__Work order__: Only the lines from the one with "Bác sĩ nói, trong t" to the end of the records are wanted, each repeated exactly, both ends included.

..........

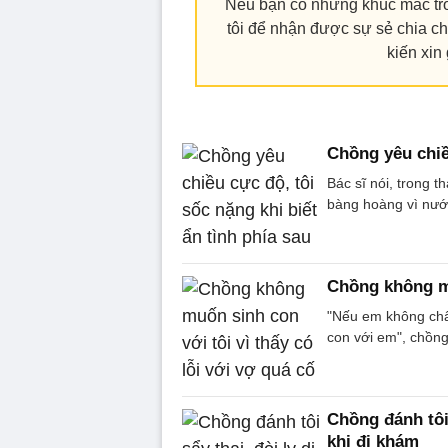
Nếu bạn có những khúc mắc tro
tôi để nhận được sự sẻ chia ch
kiến xin
Chồng yêu chiều
Bác sĩ nói, trong t
bàng hoàng vì nước
Chồng không mu
"Nếu em không chấp
con với em", chồng 
Chồng đánh tôi 
khi đi khám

..........

__Answer section__:
Bác sĩ nói, trong t
bàng hoàng vì nước
Chồng không mu
"Nếu em không chấp
con với em", chồng 
Chồng đánh tôi 
khi đi khám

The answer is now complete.